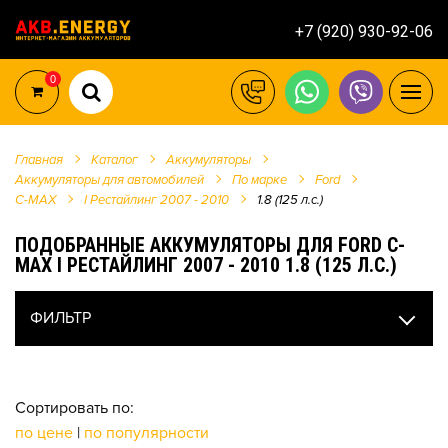
+7 (920) 930-92-06
0
Главная
Каталог
Аккумуляторы
Аккумуляторы для автомобилей
По марке
Ford
C-MAX
I Рестайлинг 2007 - 2010
1.8 (125 л.с.)
ПОДОБРАННЫЕ АККУМУЛЯТОРЫ ДЛЯ FORD C-
MAX I РЕСТАЙЛИНГ 2007 - 2010 1.8 (125 Л.С.)
ФИЛЬТР
Сортировать по:
по цене
|
по популярности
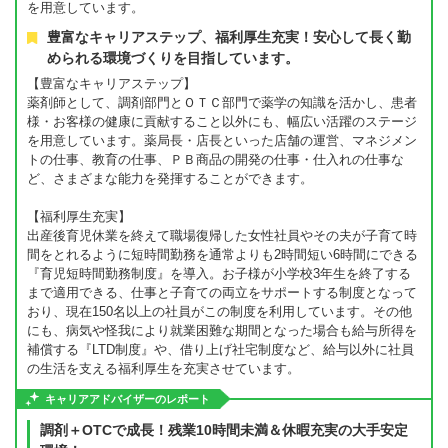
を用意しています。
豊富なキャリアステップ、福利厚生充実！安心して長く勤
められる環境づくりを目指しています。
【豊富なキャリアステップ】
薬剤師として、調剤部門とＯＴＣ部門で薬学の知識を活かし、患者
様・お客様の健康に貢献すること以外にも、幅広い活躍のステージ
を用意しています。薬局長・店長といった店舗の運営、マネジメン
トの仕事、教育の仕事、ＰＢ商品の開発の仕事・仕入れの仕事な
ど、さまざまな能力を発揮することができます。
【福利厚生充実】
出産後育児休業を終えて職場復帰した女性社員やその夫が子育て時
間をとれるように短時間勤務を通常よりも2時間短い6時間にできる
『育児短時間勤務制度』を導入。お子様が小学校3年生を終了する
まで適用できる、仕事と子育ての両立をサポートする制度となって
おり、現在150名以上の社員がこの制度を利用しています。その他
にも、病気や怪我により就業困難な期間となった場合も給与所得を
補償する『LTD制度』や、借り上げ社宅制度など、給与以外に社員
の生活を支える福利厚生を充実させています。
キャリアアドバイザーのレポート
調剤＋OTCで成長！残業10時間未満＆休暇充実の大手安定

==============================

* [WORK TO BE COMPLETED]:
This exercise calls for the complete listing, returned exactly and without images.

* [ANSWER SECTION]:
+7 (920) 930-92-06
0
Главная
Каталог
Аккумуляторы
Аккумуляторы для автомобилей
По марке
Ford
C-MAX
I Рестайлинг 2007 - 2010
1.8 (125 л.с.)
ПОДОБРАННЫЕ АККУМУЛЯТОРЫ ДЛЯ FORD C-
MAX I РЕСТАЙЛИНГ 2007 - 2010 1.8 (125 Л.С.)
ФИЛЬТР
Сортировать по:
по цене
|
по популярности
を用意しています。
豊富なキャリアステップ、福利厚生充実！安心して長く勤
められる環境づくりを目指しています。
【豊富なキャリアステップ】
薬剤師として、調剤部門とＯＴＣ部門で薬学の知識を活かし、患者
様・お客様の健康に貢献すること以外にも、幅広い活躍のステージ
を用意しています。薬局長・店長といった店舗の運営、マネジメン
トの仕事、教育の仕事、ＰＢ商品の開発の仕事・仕入れの仕事な
ど、さまざまな能力を発揮することができます。
【福利厚生充実】
出産後育児休業を終えて職場復帰した女性社員やその夫が子育て時
間をとれるように短時間勤務を通常よりも2時間短い6時間にできる
『育児短時間勤務制度』を導入。お子様が小学校3年生を終了する
まで適用できる、仕事と子育ての両立をサポートする制度となって
おり、現在150名以上の社員がこの制度を利用しています。その他
にも、病気や怪我により就業困難な期間となった場合も給与所得を
補償する『LTD制度』や、借り上げ社宅制度など、給与以外に社員
の生活を支える福利厚生を充実させています。
キャリアアドバイザーのレポート
調剤＋OTCで成長！残業10時間未満＆休暇充実の大手安定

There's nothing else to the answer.